(Stored dataset items)
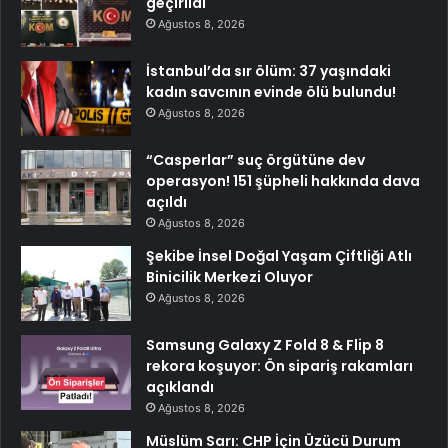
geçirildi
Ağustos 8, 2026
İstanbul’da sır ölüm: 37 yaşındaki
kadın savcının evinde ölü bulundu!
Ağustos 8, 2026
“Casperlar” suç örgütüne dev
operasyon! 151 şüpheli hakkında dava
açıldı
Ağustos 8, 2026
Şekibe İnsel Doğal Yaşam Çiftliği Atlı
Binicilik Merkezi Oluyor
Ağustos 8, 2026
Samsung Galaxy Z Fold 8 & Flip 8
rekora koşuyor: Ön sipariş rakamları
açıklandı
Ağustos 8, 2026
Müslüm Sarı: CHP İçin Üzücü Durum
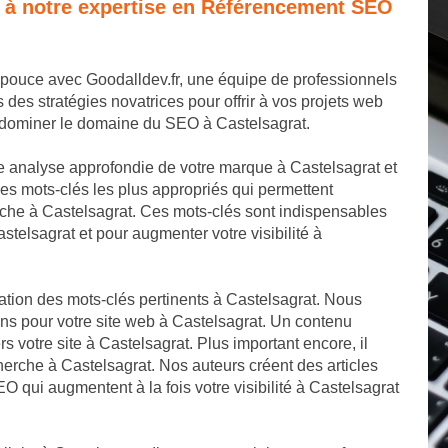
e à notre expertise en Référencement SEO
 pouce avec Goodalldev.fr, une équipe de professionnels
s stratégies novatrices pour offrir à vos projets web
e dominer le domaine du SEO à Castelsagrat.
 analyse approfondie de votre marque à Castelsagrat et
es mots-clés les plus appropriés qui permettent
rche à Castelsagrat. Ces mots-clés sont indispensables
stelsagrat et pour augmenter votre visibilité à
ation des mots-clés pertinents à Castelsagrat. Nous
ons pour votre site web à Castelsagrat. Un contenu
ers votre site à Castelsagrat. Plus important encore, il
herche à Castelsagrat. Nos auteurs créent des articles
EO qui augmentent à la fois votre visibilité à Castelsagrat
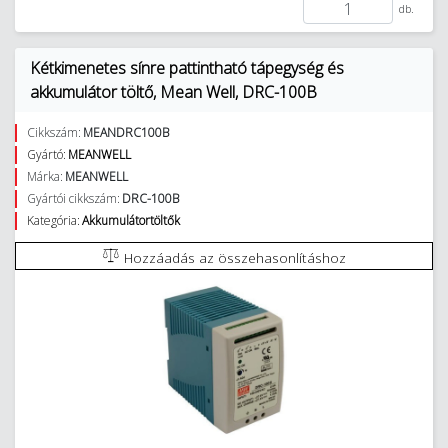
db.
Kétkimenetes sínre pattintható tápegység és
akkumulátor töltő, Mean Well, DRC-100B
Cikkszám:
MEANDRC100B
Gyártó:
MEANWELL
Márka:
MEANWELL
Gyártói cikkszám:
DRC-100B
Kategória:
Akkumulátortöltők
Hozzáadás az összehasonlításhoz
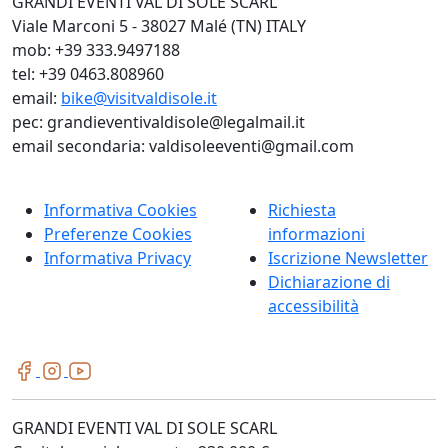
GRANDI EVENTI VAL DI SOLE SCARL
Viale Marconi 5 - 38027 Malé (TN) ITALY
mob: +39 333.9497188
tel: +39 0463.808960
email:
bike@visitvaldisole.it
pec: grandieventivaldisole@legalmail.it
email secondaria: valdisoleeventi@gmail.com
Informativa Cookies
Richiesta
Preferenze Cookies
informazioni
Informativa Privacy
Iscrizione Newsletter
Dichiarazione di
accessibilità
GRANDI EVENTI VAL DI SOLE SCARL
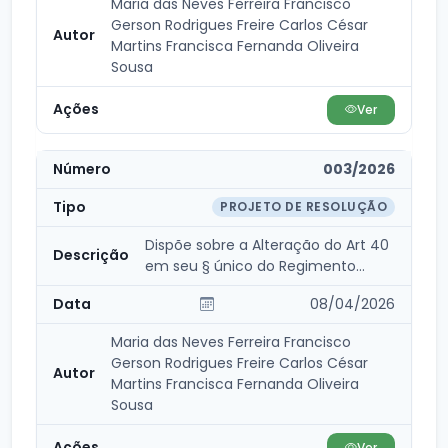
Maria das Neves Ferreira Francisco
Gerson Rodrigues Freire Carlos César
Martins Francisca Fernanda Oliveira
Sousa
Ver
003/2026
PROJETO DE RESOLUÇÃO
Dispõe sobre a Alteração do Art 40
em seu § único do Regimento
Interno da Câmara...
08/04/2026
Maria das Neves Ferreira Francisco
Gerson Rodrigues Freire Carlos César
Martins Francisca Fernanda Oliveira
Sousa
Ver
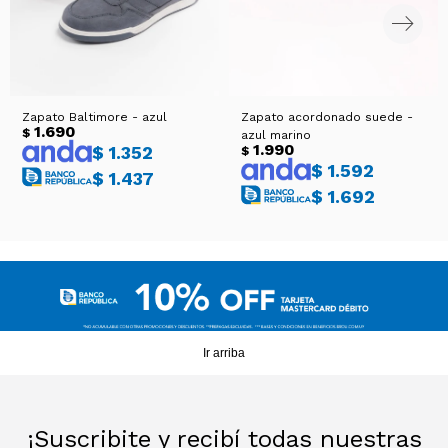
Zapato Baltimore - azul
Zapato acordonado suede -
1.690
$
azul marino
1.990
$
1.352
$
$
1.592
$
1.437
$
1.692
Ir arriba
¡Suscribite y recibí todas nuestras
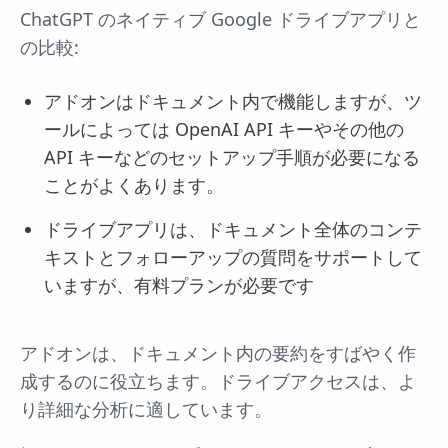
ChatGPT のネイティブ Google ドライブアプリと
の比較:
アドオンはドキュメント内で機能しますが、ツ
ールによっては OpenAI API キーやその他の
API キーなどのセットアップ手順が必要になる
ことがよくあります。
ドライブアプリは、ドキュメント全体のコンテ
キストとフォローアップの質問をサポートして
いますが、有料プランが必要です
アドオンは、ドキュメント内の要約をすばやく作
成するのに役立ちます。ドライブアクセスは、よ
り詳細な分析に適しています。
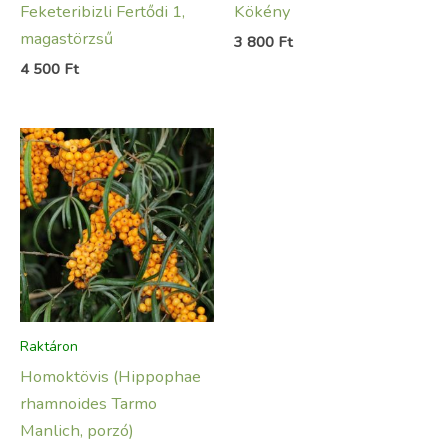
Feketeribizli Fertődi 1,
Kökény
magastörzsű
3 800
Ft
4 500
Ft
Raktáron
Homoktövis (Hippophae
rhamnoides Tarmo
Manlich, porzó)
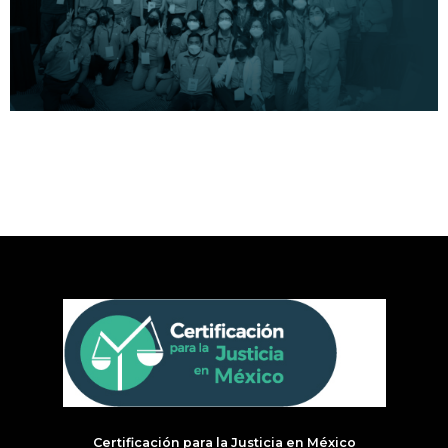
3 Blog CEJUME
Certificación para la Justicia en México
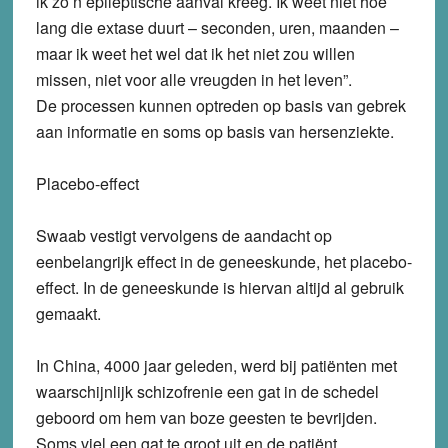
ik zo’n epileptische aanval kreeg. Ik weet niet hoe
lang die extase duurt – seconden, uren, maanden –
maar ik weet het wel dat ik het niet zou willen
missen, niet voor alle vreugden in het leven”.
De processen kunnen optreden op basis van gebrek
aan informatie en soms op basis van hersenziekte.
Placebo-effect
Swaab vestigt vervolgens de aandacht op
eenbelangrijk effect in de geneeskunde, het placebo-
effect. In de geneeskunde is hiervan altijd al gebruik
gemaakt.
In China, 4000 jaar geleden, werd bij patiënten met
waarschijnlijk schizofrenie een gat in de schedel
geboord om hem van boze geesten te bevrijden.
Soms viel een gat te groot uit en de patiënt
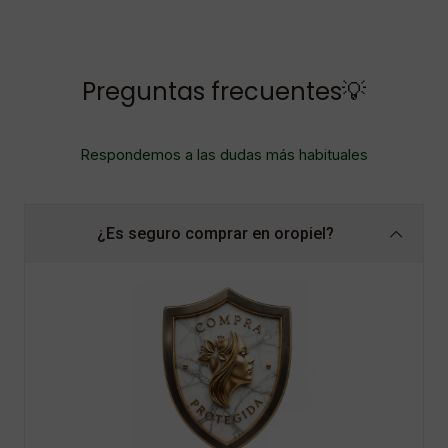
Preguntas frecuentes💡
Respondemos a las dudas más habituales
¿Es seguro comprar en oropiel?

* * *

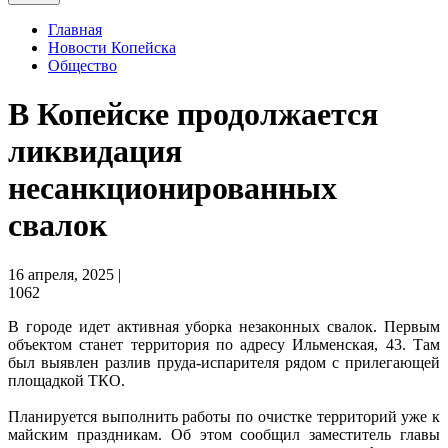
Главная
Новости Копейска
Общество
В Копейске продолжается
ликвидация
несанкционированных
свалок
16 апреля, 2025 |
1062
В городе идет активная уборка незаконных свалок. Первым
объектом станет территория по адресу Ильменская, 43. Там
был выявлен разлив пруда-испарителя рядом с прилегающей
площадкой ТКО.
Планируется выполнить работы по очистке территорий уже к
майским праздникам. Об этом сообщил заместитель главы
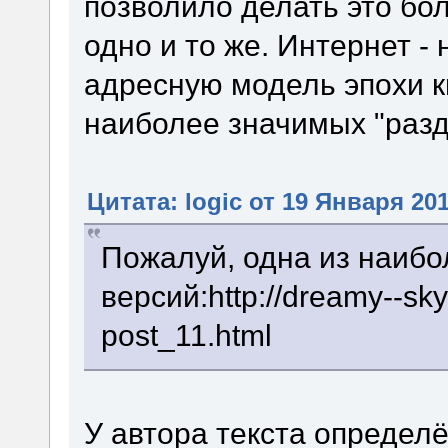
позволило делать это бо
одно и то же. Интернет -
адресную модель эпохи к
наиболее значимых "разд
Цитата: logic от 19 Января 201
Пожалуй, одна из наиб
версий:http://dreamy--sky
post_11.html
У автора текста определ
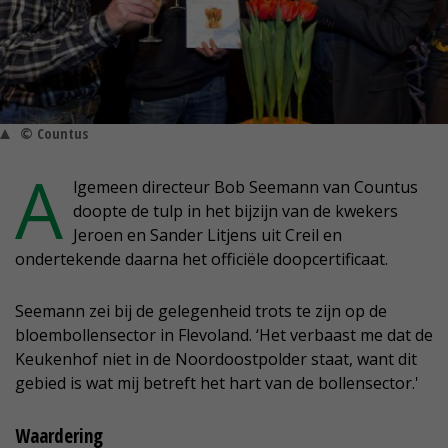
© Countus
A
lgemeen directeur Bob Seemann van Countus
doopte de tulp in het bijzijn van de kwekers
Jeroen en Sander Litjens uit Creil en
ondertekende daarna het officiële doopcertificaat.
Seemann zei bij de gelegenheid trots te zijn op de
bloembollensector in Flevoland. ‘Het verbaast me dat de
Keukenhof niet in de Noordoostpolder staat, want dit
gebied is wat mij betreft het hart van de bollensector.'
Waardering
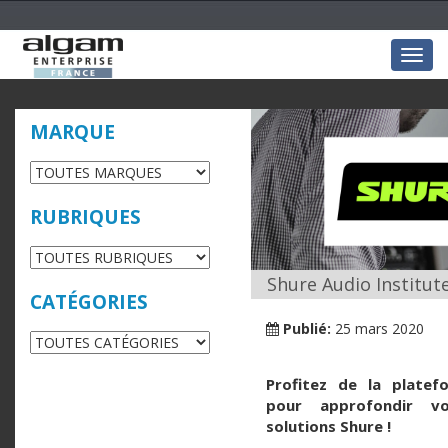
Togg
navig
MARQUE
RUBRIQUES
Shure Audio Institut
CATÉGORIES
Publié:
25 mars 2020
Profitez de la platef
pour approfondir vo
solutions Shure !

* * *

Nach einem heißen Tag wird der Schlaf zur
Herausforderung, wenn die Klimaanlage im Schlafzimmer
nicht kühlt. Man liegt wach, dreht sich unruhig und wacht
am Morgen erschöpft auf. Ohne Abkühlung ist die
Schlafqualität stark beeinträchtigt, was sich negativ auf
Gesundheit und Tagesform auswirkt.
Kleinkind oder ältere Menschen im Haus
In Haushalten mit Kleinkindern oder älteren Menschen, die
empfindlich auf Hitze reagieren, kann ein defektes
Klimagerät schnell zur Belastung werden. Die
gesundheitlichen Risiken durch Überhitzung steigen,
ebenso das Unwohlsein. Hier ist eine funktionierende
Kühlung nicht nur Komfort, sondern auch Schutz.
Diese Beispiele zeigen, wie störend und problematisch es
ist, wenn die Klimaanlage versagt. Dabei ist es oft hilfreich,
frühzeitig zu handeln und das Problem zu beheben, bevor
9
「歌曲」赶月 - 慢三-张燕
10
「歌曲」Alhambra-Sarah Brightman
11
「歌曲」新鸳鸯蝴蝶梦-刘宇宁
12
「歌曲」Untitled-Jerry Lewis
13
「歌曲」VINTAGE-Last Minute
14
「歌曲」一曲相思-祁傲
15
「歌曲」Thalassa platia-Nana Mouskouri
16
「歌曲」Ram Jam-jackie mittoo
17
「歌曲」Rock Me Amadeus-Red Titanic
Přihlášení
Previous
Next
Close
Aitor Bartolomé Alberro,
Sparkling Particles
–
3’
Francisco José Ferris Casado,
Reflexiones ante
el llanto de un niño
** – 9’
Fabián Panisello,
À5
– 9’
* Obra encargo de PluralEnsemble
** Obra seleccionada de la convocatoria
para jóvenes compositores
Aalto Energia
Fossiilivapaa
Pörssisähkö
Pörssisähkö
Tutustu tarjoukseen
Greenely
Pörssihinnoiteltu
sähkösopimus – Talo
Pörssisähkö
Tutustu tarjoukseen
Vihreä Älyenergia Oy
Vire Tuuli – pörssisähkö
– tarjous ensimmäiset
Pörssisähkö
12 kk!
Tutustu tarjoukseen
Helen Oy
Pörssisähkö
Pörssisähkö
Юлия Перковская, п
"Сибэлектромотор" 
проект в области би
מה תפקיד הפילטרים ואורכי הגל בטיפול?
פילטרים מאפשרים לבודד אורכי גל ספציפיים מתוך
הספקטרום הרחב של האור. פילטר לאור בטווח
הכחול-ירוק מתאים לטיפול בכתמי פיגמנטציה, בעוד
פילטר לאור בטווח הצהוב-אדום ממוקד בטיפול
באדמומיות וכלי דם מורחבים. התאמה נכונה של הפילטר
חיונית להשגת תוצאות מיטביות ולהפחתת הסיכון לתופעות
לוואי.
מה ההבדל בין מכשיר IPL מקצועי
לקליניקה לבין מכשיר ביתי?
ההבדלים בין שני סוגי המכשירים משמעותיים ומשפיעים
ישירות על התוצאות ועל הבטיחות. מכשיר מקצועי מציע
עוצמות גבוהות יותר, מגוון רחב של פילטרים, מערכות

_Task item_
Reproduce exactly the section above that begins at the line containing "Respondemos a las dudas más habituales" and ends at the line containing "comprar en oropiel?", leaving out all other lines.

_Exercise response_
Respondemos a las dudas más habituales
¿Es seguro comprar en oropiel?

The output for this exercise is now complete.